A scope is represented by a vector of ResolvedDecl*, while the chain of scopes is represented by a vector of scopes.

class Sema {
  ...
  std::vector<std::vector<ResolvedDecl *>> scopes;
  ...
};

To make working with scopes more convenient, a helper object is introduced. The ScopeRAII makes managing the scopes natural by creating a new scope in its constructor and destroying it in its destructor.

class Sema {
  ...
  class ScopeRAII {
    Sema *sema;

  public:
    explicit ScopeRAII(Sema *sema)
        : sema(sema) {
      sema->scopes.emplace_back();
    }
    ~ScopeRAII() { sema->scopes.pop_back(); }
  };
  ...
};

The lookupDecl() method looks up a symbol based on its identifier and returns the ResolvedDecl and the index of the scope the declaration was found in. The index helps to determine whether an identifier collision is a redeclaration or a shadowing.

Design Note

With a more complex type system, it's also necessary to use the type of the symbol as well during the lookup, as a user-defined type might have the same name as a local variable.

class C {};
int C;

To look up a symbol, first, the symbol tables are iterated in reverse order while keeping track of the scope index, so the inner-most table is checked first.

std::pair<ResolvedDecl *, int> Sema::lookupDecl(const std::string id) {
  int scopeIdx = 0;
  for (auto it = scopes.rbegin(); it != scopes.rend(); ++it) {
    ...

    ++scopeIdx;
  }

  ...
}

For every scope, the declarations inside that scope are iterated and if the identifier of any declaration matches the searched identifier, the declaration and the index of the scope are returned.

std::pair<ResolvedDecl *, int> Sema::lookupDecl(const std::string id) {
  ...
  for (auto it = scopes.rbegin(); it != scopes.rend(); ++it) {
    for (auto &&decl : *it) {
      if (decl->identifier != id)
        continue;

      return {decl, scopeIdx};
    }

    ...
  }

  ...
}

If none of the scopes contains the declaration a nullptr is returned along with -1 as the index of the containing scope.

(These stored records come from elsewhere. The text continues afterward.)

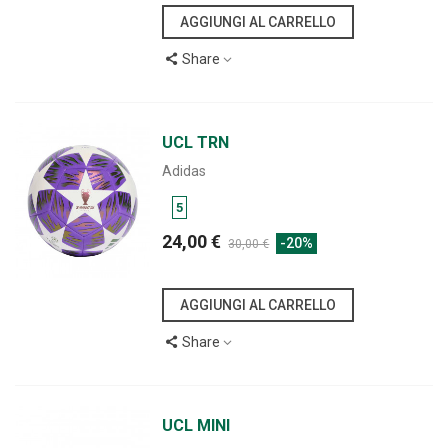
AGGIUNGI AL CARRELLO
Share
UCL TRN
Adidas
5
24,00 €
-20%
30,00 €
AGGIUNGI AL CARRELLO
Share
UCL MINI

std::pair<ResolvedDecl *, int> Sema::lookupDecl(const std::string id) {
  ...

  return {nullptr, -1};
}

The insertDeclToCurrentScope() method attempts to insert the declaration into the inner-most scope. To handle redeclarations, it first checks if a declaration with the same identifier is already inserted into the current scope chain.

bool Sema::insertDeclToCurrentScope(ResolvedDecl &decl) {
  const auto &[foundDecl, scopeIdx] = lookupDecl(decl.identifier);

  ...
}

If the declaration is found in the inner-most scope an error is reported for redeclaring the same symbol. The method also returns false in this case to indicate the failure.

bool Sema::insertDeclToCurrentScope(ResolvedDecl &decl) {
  ...

  if (foundDecl && scopeIdx == 0) {
    report(decl.location, "redeclaration of '" + decl.identifier + '\'');
    return false;
  }

  ...
}

If the declaration is not found or it shadows another declaration in an outer scope, it is inserted into the inner-most one and true is returned to indicate success.

bool Sema::insertDeclToCurrentScope(ResolvedDecl &decl) {
  ...

  scopes.back().emplace_back(&decl);
  return true;
}

The source file is resolved in two passes. Because the order of the function declarations doesn't matter, first they are resolved without their bodies. This way all of the valid function symbols are inserted into the global scope.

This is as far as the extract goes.